» **Task statement**: Search the data for the string "below" and copy each line in which it appears.
************
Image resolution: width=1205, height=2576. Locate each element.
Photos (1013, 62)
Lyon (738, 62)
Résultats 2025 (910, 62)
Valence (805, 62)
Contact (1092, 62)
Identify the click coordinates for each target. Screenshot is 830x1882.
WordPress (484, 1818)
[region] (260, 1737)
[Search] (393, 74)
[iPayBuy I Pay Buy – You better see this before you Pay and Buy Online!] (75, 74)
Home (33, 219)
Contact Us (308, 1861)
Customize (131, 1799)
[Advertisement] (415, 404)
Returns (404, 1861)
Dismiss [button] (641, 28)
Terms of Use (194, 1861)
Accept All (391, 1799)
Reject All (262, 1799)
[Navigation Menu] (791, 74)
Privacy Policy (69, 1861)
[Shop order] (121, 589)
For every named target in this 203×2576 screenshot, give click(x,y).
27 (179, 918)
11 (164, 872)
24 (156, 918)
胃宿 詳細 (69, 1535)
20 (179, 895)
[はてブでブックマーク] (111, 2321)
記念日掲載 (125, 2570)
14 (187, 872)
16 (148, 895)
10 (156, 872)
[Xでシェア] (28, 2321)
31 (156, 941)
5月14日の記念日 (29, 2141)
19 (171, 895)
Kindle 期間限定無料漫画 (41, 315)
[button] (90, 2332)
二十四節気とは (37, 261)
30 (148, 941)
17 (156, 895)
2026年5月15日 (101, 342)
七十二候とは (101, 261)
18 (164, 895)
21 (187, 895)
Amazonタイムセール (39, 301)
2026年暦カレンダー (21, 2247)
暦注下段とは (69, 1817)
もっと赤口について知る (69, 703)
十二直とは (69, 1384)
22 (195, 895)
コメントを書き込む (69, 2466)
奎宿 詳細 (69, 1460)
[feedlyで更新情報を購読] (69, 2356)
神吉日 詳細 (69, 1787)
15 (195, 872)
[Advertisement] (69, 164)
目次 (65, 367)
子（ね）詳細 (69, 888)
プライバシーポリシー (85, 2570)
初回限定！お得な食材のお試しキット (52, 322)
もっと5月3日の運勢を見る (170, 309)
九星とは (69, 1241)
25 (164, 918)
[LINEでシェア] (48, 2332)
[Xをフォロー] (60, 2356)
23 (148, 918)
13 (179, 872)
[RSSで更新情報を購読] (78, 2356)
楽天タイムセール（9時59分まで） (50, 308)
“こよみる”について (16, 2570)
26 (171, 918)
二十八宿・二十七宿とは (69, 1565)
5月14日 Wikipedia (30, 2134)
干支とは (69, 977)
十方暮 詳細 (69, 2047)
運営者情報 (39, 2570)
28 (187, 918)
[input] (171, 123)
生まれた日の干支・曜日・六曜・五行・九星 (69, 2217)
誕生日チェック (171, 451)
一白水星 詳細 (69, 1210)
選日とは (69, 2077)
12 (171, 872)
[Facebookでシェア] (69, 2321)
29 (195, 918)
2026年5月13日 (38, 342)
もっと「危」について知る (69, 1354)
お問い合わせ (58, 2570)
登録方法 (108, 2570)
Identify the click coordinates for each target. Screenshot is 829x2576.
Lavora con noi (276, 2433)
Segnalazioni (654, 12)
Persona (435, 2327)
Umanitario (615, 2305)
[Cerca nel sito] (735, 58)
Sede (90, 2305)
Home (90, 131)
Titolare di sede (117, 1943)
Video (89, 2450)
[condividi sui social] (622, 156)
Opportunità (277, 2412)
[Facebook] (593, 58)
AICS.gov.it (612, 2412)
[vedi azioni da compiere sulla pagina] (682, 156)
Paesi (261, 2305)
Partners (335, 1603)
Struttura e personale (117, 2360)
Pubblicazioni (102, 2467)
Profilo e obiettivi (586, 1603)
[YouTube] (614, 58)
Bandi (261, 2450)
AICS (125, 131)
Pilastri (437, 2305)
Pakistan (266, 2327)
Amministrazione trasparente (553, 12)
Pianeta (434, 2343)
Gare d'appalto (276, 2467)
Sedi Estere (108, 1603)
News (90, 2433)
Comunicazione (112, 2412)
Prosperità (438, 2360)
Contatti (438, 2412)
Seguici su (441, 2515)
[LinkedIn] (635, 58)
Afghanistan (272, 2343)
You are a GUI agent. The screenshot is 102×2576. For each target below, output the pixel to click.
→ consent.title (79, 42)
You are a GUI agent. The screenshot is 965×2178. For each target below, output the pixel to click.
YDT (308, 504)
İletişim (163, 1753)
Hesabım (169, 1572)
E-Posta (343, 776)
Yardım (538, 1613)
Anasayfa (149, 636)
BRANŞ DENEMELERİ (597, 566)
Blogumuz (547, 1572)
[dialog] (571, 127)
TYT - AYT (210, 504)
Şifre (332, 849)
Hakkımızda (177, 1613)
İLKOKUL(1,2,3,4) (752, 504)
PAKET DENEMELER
************
» **Task response**:
You are a GUI agent. The screenshot is 102×2576. For each target below, output the pixel to click.
You are a GUI agent. The screenshot is 965×2178. For each target below, output the pixel to click.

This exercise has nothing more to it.